You can’t build a business on scaling out the hiring 1000s of AI experts. You only need so many, which is why they get higher salaries. There will never be an infosys or tata for such workers like there was for many of us mere coders. Infosys and tata will likely benefit, but their average worker will not.
Well these “AI experts” are just senior devs and without once being a junior, youll never become one. So there will be junior devs. They might not grind their teeth on CRUD apps anymore, but we will definitely have them.
I can see current models replacing *fresh graduates*, on the basis of what I've seen from various fresh graduates over the last 20 years.
I don't disagree that models makes a lot of eye-rolling mistakes, it's just that I've seen such mistakes from juniors also, and this kind of AI is a junior in all fields simultaneously (unlike real graduates which are mediocre at only one thing and useless at the rest) and cost peanuts — literally, priced at an actual bag of peanuts.
Humans do have an advantage very quickly once they actually get any real-world experience, so I would also say it's not yet as good as someone with even just 2 years experience — but this comes with a caveat: I'm usually a few months behind on model quality, on the grounds that I think there's not much point paying for the latest and greatest when the best becomes obsolete (and thus free) over that timescale.

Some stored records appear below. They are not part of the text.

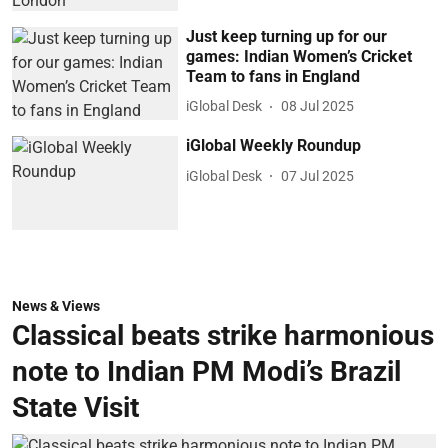
Just keep turning up for our
games: Indian Women’s Cricket
Team to fans in England
iGlobal Desk
08 Jul 2025
iGlobal Weekly Roundup
iGlobal Desk
07 Jul 2025
News & Views
Classical beats strike harmonious
note to Indian PM Modi’s Brazil
State Visit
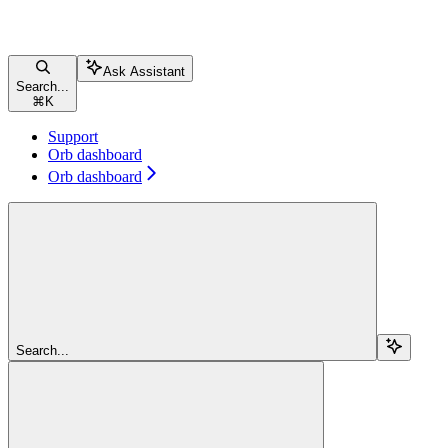
Ask Assistant
Search...
⌘
K
Support
Orb dashboard
Orb dashboard
Search...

These state-of-the-art models are barely able to code an MVP app without tons of hand-holding, you really think new grads are getting replaced by AI ? I only see statements like these coming out of the likes of Elon Musk.
Think that's the problem. The people who have the keys to the money to do the hiring are often off the tools and have no real grounding in the capabilities of the current generation of LLMs. They make decisions about how much to or not to hire based on the junk they see from the Elon Musk types.
In this piece, they lean heavily on precious "official American data", and celebrate the increased number of people working in translation, while conveniently ignoring more telling figures, such as the total amount those translators actually earn now per unit of work.
My partner works in university administration, and their "official data" tells a much spicier story. Their university still ranks highest in our country for placing computer engineering grads within six months of graduation. But over just six terms, the number of graduates in employment within six months dropped by half. That's not a soft decline by any means, more like the system breaking in real time.